Schattenblick → INFOPOOL → EUROPOOL → POLITIK


INNEN/544: Trotz türkischer Militäroffensive - EU setzt weiter auf Deal mit der Türkei (Pro Asyl)


Pro Asyl - Pressemitteilung vom 8. Oktober 2019

Trotz drohenden türkischen Einmarschs in Nord-Syrien: EU setzt weiter auf Deal mit der Türkei

PRO ASYL wirft den EU-Innenministern angesichts der Eskalation der Türkei-Syrienkrise Totalversagen vor


PRO ASYL-Geschäftsführer Günter Burkhardt wirft angesichts des drohenden Einmarschs der Türkei in Nordsyrien den EU-Innenministern »Totalversagen« vor. Trotz der desaströsen Menschenrechtslage in der Türkei und der türkischen Militäroffensive in Nord-Syrien hofieren die europäischen Staaten weiter Erdogan. PRO ASYL wirft den Staaten Europas vor, die Entwicklungen in der Türkei nur unter dem Gesichtspunkt der Flüchtlingsabwehr zu betrachten.

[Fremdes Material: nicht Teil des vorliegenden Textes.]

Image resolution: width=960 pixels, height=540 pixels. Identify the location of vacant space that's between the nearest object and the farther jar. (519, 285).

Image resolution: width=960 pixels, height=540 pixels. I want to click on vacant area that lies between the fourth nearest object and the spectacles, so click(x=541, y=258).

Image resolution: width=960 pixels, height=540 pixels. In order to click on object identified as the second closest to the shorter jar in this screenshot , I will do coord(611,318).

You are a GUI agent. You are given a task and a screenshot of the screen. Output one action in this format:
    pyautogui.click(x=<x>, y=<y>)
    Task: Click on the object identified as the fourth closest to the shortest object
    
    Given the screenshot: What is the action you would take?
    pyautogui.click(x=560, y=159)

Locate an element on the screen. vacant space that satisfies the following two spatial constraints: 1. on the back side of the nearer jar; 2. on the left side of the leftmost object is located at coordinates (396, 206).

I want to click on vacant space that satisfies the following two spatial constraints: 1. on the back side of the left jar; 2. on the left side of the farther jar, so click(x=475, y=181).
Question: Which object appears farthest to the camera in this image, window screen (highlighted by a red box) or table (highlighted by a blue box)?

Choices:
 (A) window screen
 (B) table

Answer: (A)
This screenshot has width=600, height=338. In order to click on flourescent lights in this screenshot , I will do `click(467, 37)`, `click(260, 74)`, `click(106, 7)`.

Burkhardt: »Innertürkische Repressionen gegen Oppositionelle, Verfolgungsdruck auf syrische und andere Flüchtlinge und nicht zuletzt die drohende Militäroffensive in Nord-Syrien, die viele Menschen neu in die Flucht schlagen wird, machen Erdogan zu einem Fluchtverursacher. Die EU verschließt konsequent die Augen.« Beim EU-Innenminister-Treffen in Luxemburg wurde einmal mehr die Partnerschaft mit der Türkei betont.

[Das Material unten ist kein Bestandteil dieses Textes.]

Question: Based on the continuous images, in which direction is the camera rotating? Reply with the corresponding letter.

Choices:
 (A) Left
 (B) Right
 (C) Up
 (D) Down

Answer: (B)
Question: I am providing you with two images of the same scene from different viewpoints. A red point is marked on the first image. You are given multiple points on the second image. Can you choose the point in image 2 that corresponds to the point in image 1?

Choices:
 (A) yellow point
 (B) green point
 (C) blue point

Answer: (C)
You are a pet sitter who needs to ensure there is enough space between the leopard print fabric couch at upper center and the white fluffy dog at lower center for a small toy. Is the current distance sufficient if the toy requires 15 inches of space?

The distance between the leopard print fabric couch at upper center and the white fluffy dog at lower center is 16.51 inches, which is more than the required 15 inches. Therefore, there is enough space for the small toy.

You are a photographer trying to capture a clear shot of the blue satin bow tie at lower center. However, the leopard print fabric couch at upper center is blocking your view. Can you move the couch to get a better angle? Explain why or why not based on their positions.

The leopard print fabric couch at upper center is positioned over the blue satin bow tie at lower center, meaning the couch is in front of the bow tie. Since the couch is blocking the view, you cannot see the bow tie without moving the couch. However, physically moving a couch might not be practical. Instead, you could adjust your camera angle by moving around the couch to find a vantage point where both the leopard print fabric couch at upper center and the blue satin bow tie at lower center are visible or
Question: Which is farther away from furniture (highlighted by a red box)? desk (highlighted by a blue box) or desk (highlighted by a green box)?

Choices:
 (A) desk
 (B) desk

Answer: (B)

Zeitgleich ist für die in Griechenland ankommenden Schutzsuchenden weder Aufnahme noch Zugang zum Asyl geplant. Stattdessen baut der deutsche Innenminister ein neues Bedrohungsszenario von einer neuen »Flüchtlingswelle« wie 2015 auf und will die türkische Küstenwache stärken. Dass das Regime in der Türkei massiv Oppositionelle verfolgt und zur Flucht zwingt, wird unterschlagen. Vor Erdogans militärischer Offensive in Nord-Syrien verschließen die EU-Innenminister komplett die Augen. Dabei bahnt sich in Nord-Syrien die nächste Flüchtlingstragödie an - auf Betreiben Erdogans.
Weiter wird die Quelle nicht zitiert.